Venezuela Installs Fingerprint Scanners In Supermarkets To Combat Shortages
Venezuela will begin installing 20,000 digital fingerprint scanners at grocery stores around the country Monday as part of President Nicolás Maduro’s plan to combat widespread shortages of basic goods. Maduro blames hoarding and smuggling for the scarcity of common household goods and foodstuffs, and the fingerprint scanners are an effort to curb such activities.
Maduro originally announced the fingerprint scanning program in August 2014. Since then, the government had been rolling out the program in state-run grocery stores along Venezuela’s border with Colombia, but on Saturday the president said that seven major private grocery chains had agreed to install the scanners as well.
Shoppers will have a cap on how much of a certain product they can buy, with fingerprints serving as identification to ensure that they don’t exceed their limits. In some cases, customers will only be allowed to grocery shop on certain days of the week, depending on their identification numbers, in order to scale back the notoriously long wait lines at supermarkets.
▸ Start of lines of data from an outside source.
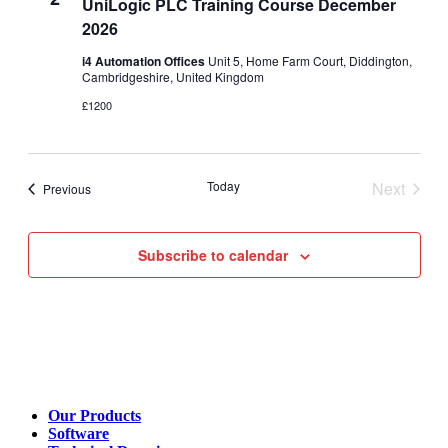
UniLogic PLC Training Course December
2026
i4 Automation Offices
Unit 5, Home Farm Court, Diddington,
Cambridgeshire, United Kingdom
£1200
Today
Next
Events
Previous
Events
Subscribe to calendar
Our Products
Software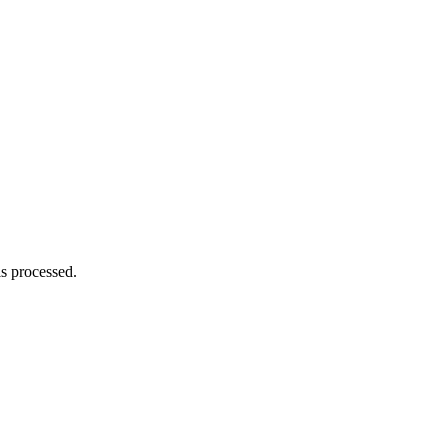
s processed.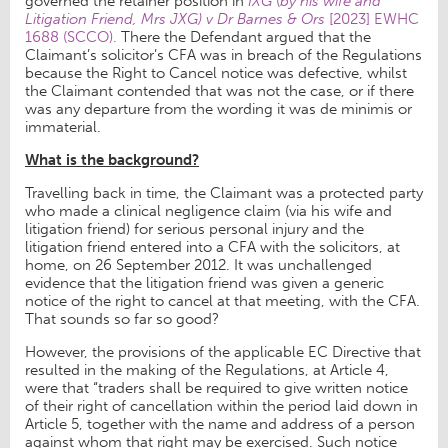
governed the retainer position in
IXG
(
by his wife and
Litigation Friend, Mrs JXG) v Dr Barnes & Ors
[2023] EWHC
1688 (SCCO).
There the Defendant argued that the
Claimant’s solicitor’s CFA was in breach of the Regulations
because the Right to Cancel notice was defective, whilst
the Claimant contended that was not the case, or if there
was any departure from the wording it was de minimis or
immaterial.
What is the background?
Travelling back in time, the Claimant was a protected party
who made a clinical negligence claim (via his wife and
litigation friend) for serious personal injury and the
litigation friend entered into a CFA with the solicitors, at
home, on 26 September 2012. It was unchallenged
evidence that the litigation friend was given a generic
notice of the right to cancel at that meeting, with the CFA.
That sounds so far so good?
However, the provisions of the applicable EC Directive that
resulted in the making of the Regulations, at Article 4,
were that “traders shall be required to give written notice
of their right of cancellation within the period laid down in
Article 5, together with the name and address of a person
against whom that right may be exercised. Such notice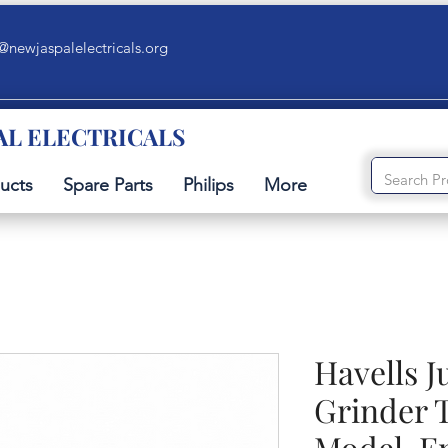
@newjaspalelectricals.org
AL ELECTRICALS
ucts
Spare Parts
Philips
More
Havells J
Grinder 
Model-E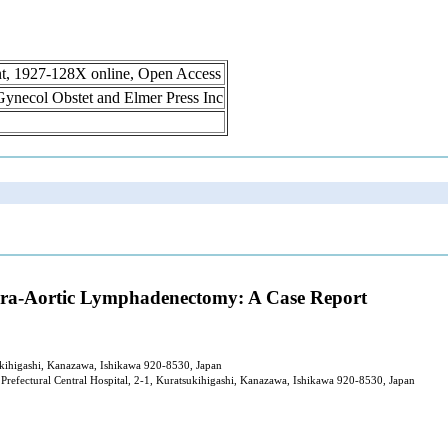
int, 1927-128X online, Open Access
n Gynecol Obstet and Elmer Press Inc
 Para-Aortic Lymphadenectomy: A Case Report
sukihigashi, Kanazawa, Ishikawa 920-8530, Japan
refectural Central Hospital, 2-1, Kuratsukihigashi, Kanazawa, Ishikawa 920-8530, Japan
Goods shortages have been a common facet of Venezuelan life, with basic items such as chicken, milk, flour and toilet paper often disappearing from some supermarket shelves. Maduro has placed blame on hoarders or smugglers who buy items at Venezuela’s controlled prices and sell them at a premium in neighboring Colombia. Earlier this year, the government nationalized a major grocery chain, accusing its owners of hoarding products and purposely creating long wait lines. The move, Maduro said, was part of a larger “economic war” against Venezuela. He’s also accused political opposition leaders as well as the United States of participating in this offensive.
But critics say the stringent price controls and shortages of foreign currency are the root of the problem, as they’ve discouraged both domestic production and imports. Scarcities have become more severe in recent months as Venezuela has suffered from the drop in global crude oil prices, resulting in mounting frustration over hourslong waits in supermarket lines.